MITRE ATLAS — Adversarial Threat Landscape for AI Systems
MITRE ATLAS catalogues adversarial tactics, techniques, and case studies specific to AI/ML systems. The AI counterpart to MITRE ATT&CK, ATLAS provides the structured taxonomy security teams need to threat-model AI workloads. Used by NIST AI-RMF, EU AI Act guidance, and OWASP LLM Top 10 as the canonical adversarial-ML reference.
Reconnaissance: AI Model Search
Attackers search public model registries (HuggingFace Hub, ModelScope, Replicate, OpenAI fine-tune APIs) for target organisations' models or fine-tunes.

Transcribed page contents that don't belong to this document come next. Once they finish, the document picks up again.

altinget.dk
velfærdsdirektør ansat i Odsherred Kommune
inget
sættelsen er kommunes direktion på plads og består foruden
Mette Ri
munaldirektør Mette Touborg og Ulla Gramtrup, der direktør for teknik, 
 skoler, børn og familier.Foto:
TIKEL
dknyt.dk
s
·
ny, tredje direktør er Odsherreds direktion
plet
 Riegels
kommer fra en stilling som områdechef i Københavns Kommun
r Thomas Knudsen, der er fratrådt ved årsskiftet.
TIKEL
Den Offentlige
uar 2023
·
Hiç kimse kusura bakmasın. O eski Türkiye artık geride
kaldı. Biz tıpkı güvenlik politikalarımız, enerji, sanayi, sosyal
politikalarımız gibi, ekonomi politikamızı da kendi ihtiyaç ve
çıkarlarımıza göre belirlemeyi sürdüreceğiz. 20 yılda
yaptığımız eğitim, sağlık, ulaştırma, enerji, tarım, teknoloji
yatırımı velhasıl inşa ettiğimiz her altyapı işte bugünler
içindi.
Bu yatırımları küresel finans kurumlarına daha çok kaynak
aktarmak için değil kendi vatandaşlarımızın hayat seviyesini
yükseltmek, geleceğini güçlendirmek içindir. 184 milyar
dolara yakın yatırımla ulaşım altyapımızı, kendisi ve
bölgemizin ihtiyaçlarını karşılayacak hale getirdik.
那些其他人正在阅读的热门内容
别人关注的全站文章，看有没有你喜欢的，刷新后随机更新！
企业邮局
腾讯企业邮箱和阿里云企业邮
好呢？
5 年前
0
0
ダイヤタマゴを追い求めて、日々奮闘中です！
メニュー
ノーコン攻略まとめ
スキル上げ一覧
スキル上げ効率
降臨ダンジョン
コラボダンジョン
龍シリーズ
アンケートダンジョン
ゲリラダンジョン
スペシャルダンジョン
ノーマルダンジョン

ML Supply Chain Compromise
Attacker compromises ML supply chain components — datasets, models, libraries, container images — that downstream organisations depend on.
Shadow AI Detection
Detection of unauthorised, undocumented AI workloads running in the organisation's infrastructure. Shadow AI = AI workloads not in the inventory.
Evade ML Model
Adversarial inputs crafted to evade model detection: image perturbation, prompt obfuscation, content-filter bypass.
Backdoor ML Model
Attacker plants a backdoor in the model during training or fine-tuning. Trigger inputs activate the backdoor; the model behaves maliciously only when triggered.
Poison Training Data
Attacker injects malicious samples into the training data to alter model behaviour. Can be label-flipping, feature manipulation, or trigger insertion.
Model Inversion
Attacker reconstructs training data from model outputs. Particularly impactful when models are trained on sensitive PII (medical records, facial images, financial data).
Model Extraction
Attacker reconstructs a functional copy of the model through query-and-response. Sufficient queries enable training a substitute model with comparable accuracy.
Membership Inference
Attacker determines whether specific records were in the model's training data. Particularly impactful when training data is sensitive (medical, financial, employment).
Denial of ML Service
Adversary disrupts AI/ML service availability via crafted high-cost queries (token-heavy LLM prompts, GPU-saturating image inputs, recursive query patterns).
Erode ML Model Integrity
Adversary causes the ML model to perform poorly over time via feedback-loop manipulation, distribution shift, or sustained adversarial input.
ML Intellectual Property Theft
Adversary steals model weights, training data, or proprietary architecture. The 'crown jewel' AI attack — material competitive impact.